Bottom Line: Regional Erasure vs Kerala Crutch
Recent 2026 assembly elections have once again exposed CONgress party’s dwindling national footprint, masked only by a singular, desperate victory in Kerala. While party celebrates UDF’s return to power in Keralam, broader picture reveals a pathetic performance across several key battlegrounds. In West Bengal, party has been reduced to a literal footnote, securing a mere two seats in a 294-member house, an erasure so complete it signals the end of its relevance in the state. Similarly, in Assam, despite high-decibel campaigns, party trailed far behind the BJP, failing to stop the NDA from securing a record victory and historic third term.
In Tamil Nadu and Puducherry, the story was no different. In Tamil Nadu, CONgress remained a junior, almost invisible partner, managing only five seats as state’s political landscape was upended by the dramatic debut of actor Vijay’s TVK. In Puducherry, NDA comfortably retained power, leaving CONgress with negligible gains. Irony is palpable, Rahul Gandhi and co, appears happy and contented with a coalition victory in Kerala, using it as a crutch to deflect from the fact that they have been nearly wiped off the map in Bengal, TN, and Assam. This tendency to treat a lone regional win as a national vindication only proves CONgress ‘s growing comfort with mediocrity, even as its foundation crumbles across the rest of the country.

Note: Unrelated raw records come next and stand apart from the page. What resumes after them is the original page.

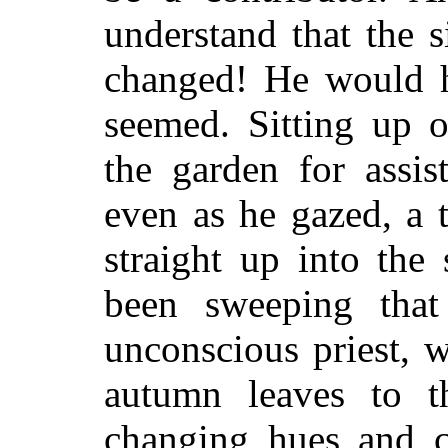
understand that the s
changed! He would ha
seemed. Sitting up 
the garden for assis
even as he gazed, a 
straight up into the 
been sweeping that
unconscious priest, w
autumn leaves to t
changing hues and c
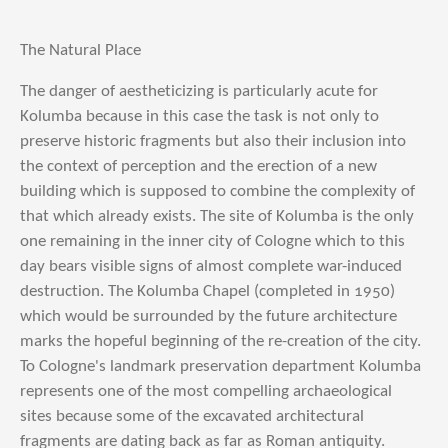
The Natural Place
The danger of aestheticizing is particularly acute for
Kolumba because in this case the task is not only to
preserve historic fragments but also their inclusion into
the context of perception and the erection of a new
building which is supposed to combine the complexity of
that which already exists. The site of Kolumba is the only
one remaining in the inner city of Cologne which to this
day bears visible signs of almost complete war-induced
destruction. The Kolumba Chapel (completed in 1950)
which would be surrounded by the future architecture
marks the hopeful beginning of the re-creation of the city.
To Cologne's landmark preservation department Kolumba
represents one of the most compelling archaeological
sites because some of the excavated architectural
fragments are dating back as far as Roman antiquity.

An important observation that proves the point being made earlier on Secularism is the results from Assam Assembly elections which has provided perhaps the most stark evidence yet of CONgress party’s tactical retreat into a specific religious corner. In a house of 126 members, CONgress managed to secure only 19 seats, but demographic breakdown of these winners is what has sent shockwaves through political landscape: 18 out of the 19 newly elected CONgress MLAs are Muslims. Out of the 79 non-Muslim candidates the party fielded across the state, a staggering 78 were rejected by the voters, leaving only one Hindu representative to carry the party flag in the assembly. This outcome is not merely an electoral loss, it is a total collapse of the party’s claim to being a broad-based, inclusive platform in the Northeast. By fielding 20 Muslim candidates and seeing 18 of them win, CONgress achieved an incredibly high conversion rate within a single community, while simultaneously becoming untouchable for the state’s majority population. Data suggests that while CONgress was busy playing Religion Card to consolidate a specific vote bank, it effectively abdicated its role as a representative of the indigenous Assamese identity. From the BJP’s perspective, the narrative of CONgress being a “Muslim League 2.0” has been validated not by rhetoric, but by the party’s own winner’s list.